The pavilion is constructed from a number of walls, each using a different sustainable technology such as the 22 ton chalk wall, or the stacked timber walls made from shuttering ply. The walls support a series of timber joists and a rather crude polythene membrane to keep the site weather proof. The result is a winding space of intriguing textures and materiality and a pavilion that houses its contents, the students work, narrowly but well. The whole pavilion has been sourced from reclaimed and local materials and will be donated into various other programmes post graduate show.
This year the architecture postgraduates impressed with some exciting schemes for Brixton. A loose brief encouraged students to deal with the – not so underground – drug and vice problems in the area. This prompted research into the fabric of the area, looking at the musical scene and the multi-culture of Brixton and the state of the estates and built environment.
Robin Foote developed a scheme Brixton’s Operatic Society examining architecture for social performance, while Matthew Bibbey’s Cycle Superhighway looks at how we can navigate and experience our Cities. Matthew’s scheme is a development on Boris Johnson's Cycle Superhighways, elevating the routes and spilling out into all major transport links to the inner City, with his proposed project being the transport hub for Brixton. The overall project aims to promote cycling and pushes for a safer and more sustainable approach to travel in the City.
It was good to see a range of work that visitors can relate to, and as always the postgraduates seemed to have a better hold on presentation than many of the undergraduate, or very abstracted interior architecture, projects.
The Graphics and Illustration show at Brighton has always been strong. I was happy to see that a certain font ‘trend’ I spied a few years ago seems to have fizzled out and the work is more varied and individual.
Hyerim Lee tackles social and political content in his work creating a series of signs that highlight the division between North and South Korea. Hyerim’s postcard series for the 50th anniversary of the falling of Berlin Wall, gave short descriptions commemorating those who died fighting for their freedom and celebrating their lives.
Tessa Lyons, Large Scale Landscapes are moving and absorb you into them to the point that you forget there is other work in the room.

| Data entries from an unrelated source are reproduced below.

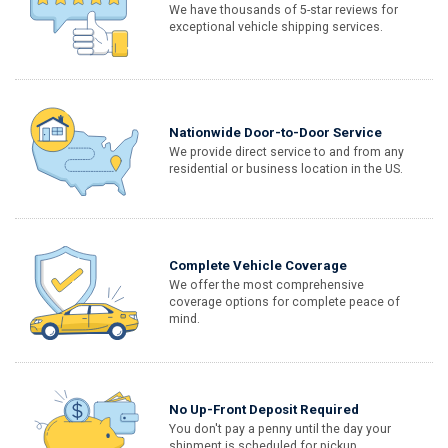
We have thousands of 5-star reviews for
exceptional vehicle shipping services.
Nationwide Door-to-Door Service
We provide direct service to and from any
residential or business location in the US.
Complete Vehicle Coverage
We offer the most comprehensive
coverage options for complete peace of
mind.
No Up-Front Deposit Required
You don't pay a penny until the day your
shipment is scheduled for pickup.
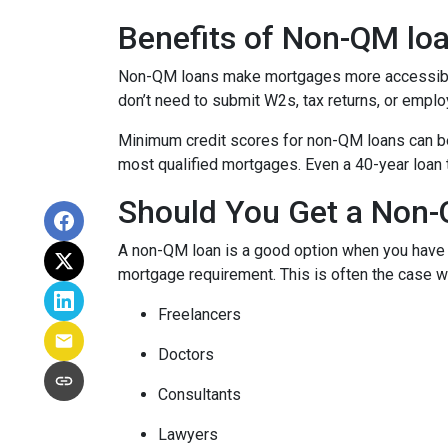
Benefits of Non-QM lo
Non-QM loans make mortgages more accessible 
don’t need to submit W2s, tax returns, or emplo
Minimum credit scores for non-QM loans can be 
most qualified mortgages. Even a 40-year loan
Should You Get a Non-
A non-QM loan is a good option when you have a
mortgage requirement. This is often the case wi
Freelancers
Doctors
Consultants
Lawyers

Tessa’s work doesn’t just stand out because it is beautiful but also because it is so very different from any of the other illustration work at Brighton. Her subject of natural landscapes and her medium of charcoal produce images that are closer to fine art than the rest of the department’s work.

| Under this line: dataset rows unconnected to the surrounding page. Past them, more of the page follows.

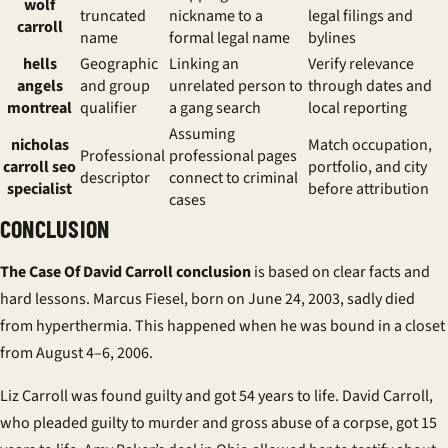
wolf
truncated
nickname to a
legal filings and
carroll
name
formal legal name
bylines
hells
Geographic
Linking an
Verify relevance
angels
and group
unrelated person to
through dates and
montreal
qualifier
a gang search
local reporting
Assuming
nicholas
Match occupation,
Professional
professional pages
carroll seo
portfolio, and city
descriptor
connect to criminal
specialist
before attribution
cases
CONCLUSION
The Case Of David Carroll conclusion
is based on clear facts and
hard lessons. Marcus Fiesel, born on June 24, 2003, sadly died
from hyperthermia. This happened when he was bound in a closet
from August 4–6, 2006.
Liz Carroll was found guilty and got 54 years to life. David Carroll,
who pleaded guilty to murder and gross abuse of a corpse, got 15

Mark Matcham seems to dabble in a little of everything, his work ranges from print to installations to furniture making all of which are executed with humour and ease. The Future of Crufts brought a smile to my face, examining how the most popular pure breed dogs may look in the future and the beginnings of a typographical furniture range look fairly successful as a flat pack series of lettered stools. Have a look at Mark’s website to see his lift installation videos designed for the show.